(Dataset entries)
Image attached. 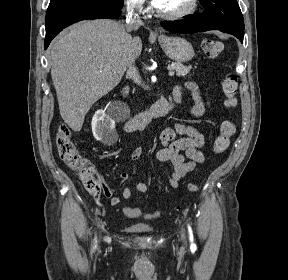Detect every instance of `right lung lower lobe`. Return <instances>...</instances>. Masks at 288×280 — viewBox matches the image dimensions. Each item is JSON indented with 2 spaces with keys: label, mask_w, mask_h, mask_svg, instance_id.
<instances>
[{
  "label": "right lung lower lobe",
  "mask_w": 288,
  "mask_h": 280,
  "mask_svg": "<svg viewBox=\"0 0 288 280\" xmlns=\"http://www.w3.org/2000/svg\"><path fill=\"white\" fill-rule=\"evenodd\" d=\"M121 9L101 0H63L49 5L45 17V49L65 27L85 19H115L120 15Z\"/></svg>",
  "instance_id": "obj_1"
}]
</instances>
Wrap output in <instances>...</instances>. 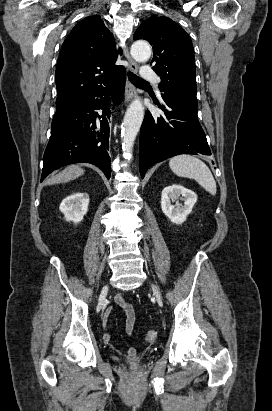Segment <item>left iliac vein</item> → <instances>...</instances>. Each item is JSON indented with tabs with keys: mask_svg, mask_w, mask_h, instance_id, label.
Returning a JSON list of instances; mask_svg holds the SVG:
<instances>
[{
	"mask_svg": "<svg viewBox=\"0 0 272 411\" xmlns=\"http://www.w3.org/2000/svg\"><path fill=\"white\" fill-rule=\"evenodd\" d=\"M151 287H152V291H153L154 295L156 296L157 300H158L159 302H161V301H162V297H161V294H160L159 289H158L154 284H151Z\"/></svg>",
	"mask_w": 272,
	"mask_h": 411,
	"instance_id": "4c4485c4",
	"label": "left iliac vein"
}]
</instances>
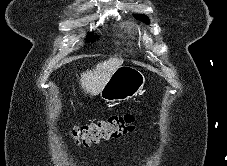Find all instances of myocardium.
I'll return each mask as SVG.
<instances>
[{"label":"myocardium","mask_w":227,"mask_h":166,"mask_svg":"<svg viewBox=\"0 0 227 166\" xmlns=\"http://www.w3.org/2000/svg\"><path fill=\"white\" fill-rule=\"evenodd\" d=\"M142 40H143L146 44H152V43H153L152 37H151L149 34H147V33H144V34L142 35Z\"/></svg>","instance_id":"f54148a6"}]
</instances>
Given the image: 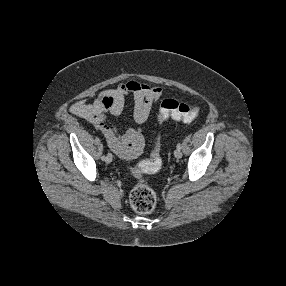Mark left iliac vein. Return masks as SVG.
<instances>
[{
  "label": "left iliac vein",
  "mask_w": 286,
  "mask_h": 286,
  "mask_svg": "<svg viewBox=\"0 0 286 286\" xmlns=\"http://www.w3.org/2000/svg\"><path fill=\"white\" fill-rule=\"evenodd\" d=\"M174 156L177 158V159H180L182 157V151L181 149H176L174 151Z\"/></svg>",
  "instance_id": "left-iliac-vein-1"
}]
</instances>
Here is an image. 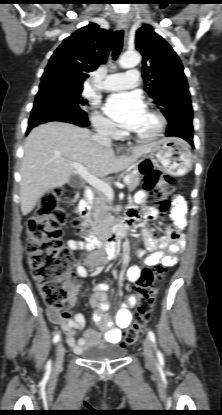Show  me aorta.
Wrapping results in <instances>:
<instances>
[{"mask_svg": "<svg viewBox=\"0 0 222 415\" xmlns=\"http://www.w3.org/2000/svg\"><path fill=\"white\" fill-rule=\"evenodd\" d=\"M141 61V56L137 52L125 53L119 60V65L122 68H133Z\"/></svg>", "mask_w": 222, "mask_h": 415, "instance_id": "1", "label": "aorta"}]
</instances>
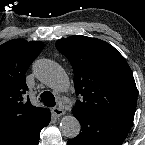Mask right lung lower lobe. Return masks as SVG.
Returning <instances> with one entry per match:
<instances>
[{
  "instance_id": "1",
  "label": "right lung lower lobe",
  "mask_w": 145,
  "mask_h": 145,
  "mask_svg": "<svg viewBox=\"0 0 145 145\" xmlns=\"http://www.w3.org/2000/svg\"><path fill=\"white\" fill-rule=\"evenodd\" d=\"M51 120V114L47 111L39 119L24 125L8 137L0 141V145H38L40 131Z\"/></svg>"
}]
</instances>
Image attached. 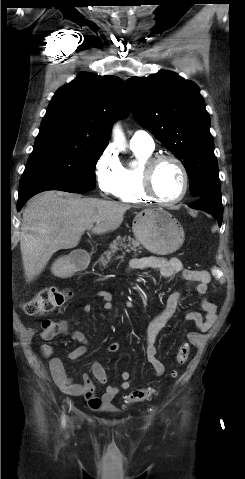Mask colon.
I'll list each match as a JSON object with an SVG mask.
<instances>
[{"label": "colon", "instance_id": "obj_1", "mask_svg": "<svg viewBox=\"0 0 245 479\" xmlns=\"http://www.w3.org/2000/svg\"><path fill=\"white\" fill-rule=\"evenodd\" d=\"M212 273L215 277H221V271L214 267ZM72 298V291L62 287H45L40 289L31 299L25 301L22 309L29 316H39L52 312L63 307ZM41 335L43 338L50 339L59 333V325L53 320H44L41 325ZM190 354V346L183 341L175 355L177 365L182 366L188 360ZM176 376V372L172 373ZM155 395V390L151 387L135 389L125 397L126 404H132L150 399Z\"/></svg>", "mask_w": 245, "mask_h": 479}]
</instances>
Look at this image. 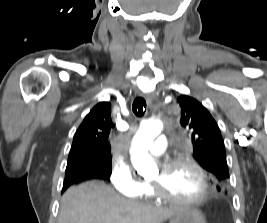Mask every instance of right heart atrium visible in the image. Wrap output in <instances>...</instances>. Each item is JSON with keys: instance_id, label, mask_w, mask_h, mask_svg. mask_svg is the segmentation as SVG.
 <instances>
[{"instance_id": "d8ad5b80", "label": "right heart atrium", "mask_w": 267, "mask_h": 223, "mask_svg": "<svg viewBox=\"0 0 267 223\" xmlns=\"http://www.w3.org/2000/svg\"><path fill=\"white\" fill-rule=\"evenodd\" d=\"M110 180L118 193L127 196H140L144 185L131 165L126 162H117L113 165Z\"/></svg>"}]
</instances>
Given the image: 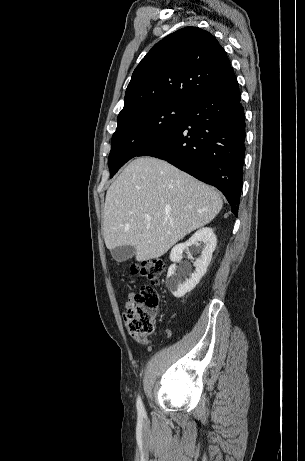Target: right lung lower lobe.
Masks as SVG:
<instances>
[{
  "label": "right lung lower lobe",
  "mask_w": 305,
  "mask_h": 461,
  "mask_svg": "<svg viewBox=\"0 0 305 461\" xmlns=\"http://www.w3.org/2000/svg\"><path fill=\"white\" fill-rule=\"evenodd\" d=\"M245 115L236 76L189 103L183 121L138 156L166 160L215 186L237 216L245 153Z\"/></svg>",
  "instance_id": "obj_1"
}]
</instances>
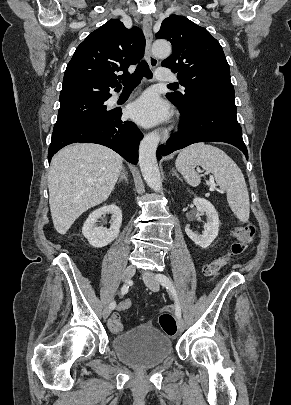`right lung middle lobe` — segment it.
<instances>
[{
	"mask_svg": "<svg viewBox=\"0 0 291 405\" xmlns=\"http://www.w3.org/2000/svg\"><path fill=\"white\" fill-rule=\"evenodd\" d=\"M108 98L76 99L60 102L57 122L54 130L86 119L99 117L112 112L105 105Z\"/></svg>",
	"mask_w": 291,
	"mask_h": 405,
	"instance_id": "1",
	"label": "right lung middle lobe"
}]
</instances>
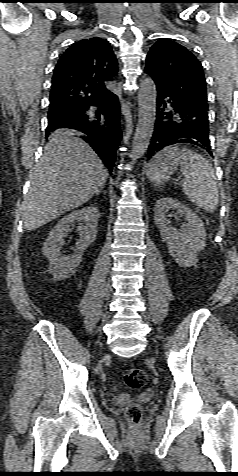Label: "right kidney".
Segmentation results:
<instances>
[{"label": "right kidney", "instance_id": "1", "mask_svg": "<svg viewBox=\"0 0 238 476\" xmlns=\"http://www.w3.org/2000/svg\"><path fill=\"white\" fill-rule=\"evenodd\" d=\"M99 217L97 207H85L63 217L51 230L42 251L49 260V272L54 279L64 280L75 272L82 261L83 252L95 240ZM75 221L85 223L84 226L78 227L80 239L76 243L74 253L71 256L62 257L60 250L65 243L63 238L70 232V226Z\"/></svg>", "mask_w": 238, "mask_h": 476}]
</instances>
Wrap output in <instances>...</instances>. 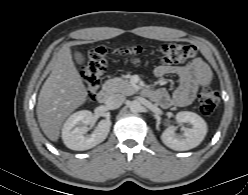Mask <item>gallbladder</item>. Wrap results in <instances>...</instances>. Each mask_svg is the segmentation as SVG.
Returning a JSON list of instances; mask_svg holds the SVG:
<instances>
[{
	"mask_svg": "<svg viewBox=\"0 0 248 195\" xmlns=\"http://www.w3.org/2000/svg\"><path fill=\"white\" fill-rule=\"evenodd\" d=\"M74 59L80 65L83 64L85 60L83 54L79 51L74 52Z\"/></svg>",
	"mask_w": 248,
	"mask_h": 195,
	"instance_id": "obj_1",
	"label": "gallbladder"
}]
</instances>
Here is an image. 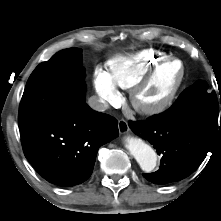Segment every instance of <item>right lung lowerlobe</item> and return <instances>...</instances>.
<instances>
[{"label": "right lung lower lobe", "mask_w": 221, "mask_h": 221, "mask_svg": "<svg viewBox=\"0 0 221 221\" xmlns=\"http://www.w3.org/2000/svg\"><path fill=\"white\" fill-rule=\"evenodd\" d=\"M86 94L49 120L21 131L27 160L48 182L71 187L86 181L98 149L118 136V121L92 110Z\"/></svg>", "instance_id": "obj_1"}]
</instances>
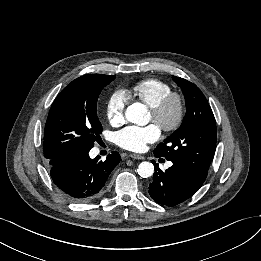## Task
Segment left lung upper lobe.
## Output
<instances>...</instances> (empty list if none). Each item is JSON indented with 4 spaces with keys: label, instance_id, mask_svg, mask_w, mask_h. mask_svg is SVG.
Segmentation results:
<instances>
[{
    "label": "left lung upper lobe",
    "instance_id": "left-lung-upper-lobe-1",
    "mask_svg": "<svg viewBox=\"0 0 261 261\" xmlns=\"http://www.w3.org/2000/svg\"><path fill=\"white\" fill-rule=\"evenodd\" d=\"M173 80L185 96L186 115L180 128L160 143L154 154L207 177L217 140L213 112L195 84L179 77H173Z\"/></svg>",
    "mask_w": 261,
    "mask_h": 261
}]
</instances>
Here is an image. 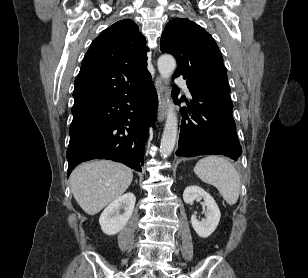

_WHAT TO DO:_ Write out exactly the lines from the one that contains "Segment left lung upper lobe." through the last line of the data above, both included. Leave every picture out.

_RESULT OF THIS TASK:_
Segment left lung upper lobe.
## Output
<instances>...</instances> (empty list if none). Each item is JSON indented with 4 spaces with keys: label, instance_id, mask_svg, mask_w, mask_h. mask_svg is SVG.
Segmentation results:
<instances>
[{
    "label": "left lung upper lobe",
    "instance_id": "left-lung-upper-lobe-1",
    "mask_svg": "<svg viewBox=\"0 0 261 261\" xmlns=\"http://www.w3.org/2000/svg\"><path fill=\"white\" fill-rule=\"evenodd\" d=\"M173 80L185 96L186 115L180 128L160 143L154 154L207 177L217 140L213 112L195 84L179 77H173Z\"/></svg>",
    "mask_w": 261,
    "mask_h": 261
}]
</instances>
Here is an image. 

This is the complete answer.